Tuesday, July 7, 2009
It's amazing to me how you can be having a perfectly lovely day and then when it's almost over something happens that officially turns that entire day into a bad day.
I had a great breakfast with the baby and in the afternoon one of my girlfriends, Stephanie, came over for lunch. Devon went down for a nap when she got to my house so we were really able to get in some good girl talk for a couple of hours. She is a few months pregnant with her first baby so we had lots to talk about. It was fun to reminisce about my pregnancy and birth experience and talk about her plans as well. We hope to get together more often and I am enjoying spending time with my friends again, something I have been neglecting the past few months.
After she left and after lunch Devon and I went to the fabric store. I wanted to make a bigger blanket this time and I needed supplies for that as well as a few random things. I put Devon in one of those soft grocery art covers, but he was hating that. I lugged him out to the car and put him in one of the carriers I use (the Ergo) thinking that he wanted to be held close. I usually "wear" him whenever I am out so this is nothing new to him. I think he hated that even more and in that moment .... in the fabric store .... he had his first official public tantrum. Like screaming and real tears and flailing arms and red face. It was terrible. That has LITERALLY never happened before. In all of his 9 months of life this was his first freak out. When I was unable to soothe him he squirmed his little arms out of the carrier and started smacking my neck, scratching and pulling at me. I was thinking, "Who took my baby and replaced him with this demon all of a sudden?" It was so strange and out of character and just as soon as the screaming started it abruptly ended. So I continued shopping and he would scream .... I would head for the door and he would stop. Determined to get what I needed I would sort of let him cry it out since nothing I was doing was working and then I realized .... I had become "that" mom who didn't leave the store and just let her kid cry. I was chuckling at the spectacle we were, but I was at the cutting counter, was basically finished and leaving in 5 minutes anyway.
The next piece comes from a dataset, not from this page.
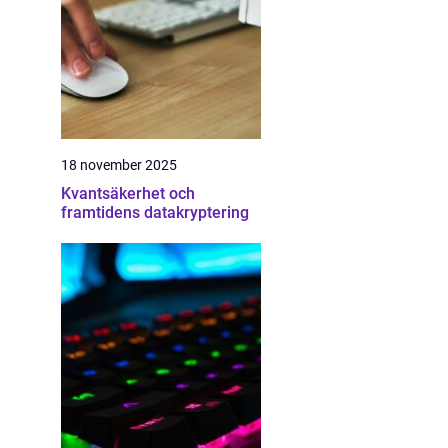
18 november 2025
Kvantsäkerhet och
framtidens datakryptering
Finally out of the store and in the car he was back to his old self calmly playing with toys like nothing happened. I still had to go to the grocery store so I left him in his car seat and quickly got what I needed. He started to fuss a little and I SWEAR I saw this new mom, with her baby in a carrier, give me this smug look of satisfaction that her baby was quiet and content and mine was not. I knew that look .... I have given it many times when my baby was being good and some other baby was throwing a fit. I tell you what, I'll never give that look again.
He was a total crank right up until he went to sleep and I was exhausted. I started working on cutting out the fabric in hopes that would make me feel a little better, but even when I went to bed I felt like I had been at jury all day or something. Plain. Worn. Out. Joe could tell I had had a rough day and took a half day off work today to watch the baby so I could go shopping and run errands. He said last night that it's not fair that my only break is when Devon goes to sleep at night and wanted to make sure I got some solid, free time. I think I will hit up Buffalo Exchange, the fabric store again (I forgot a few things) and a few random errands that will be much easier without baby in tow. Yeah for helpful husbands!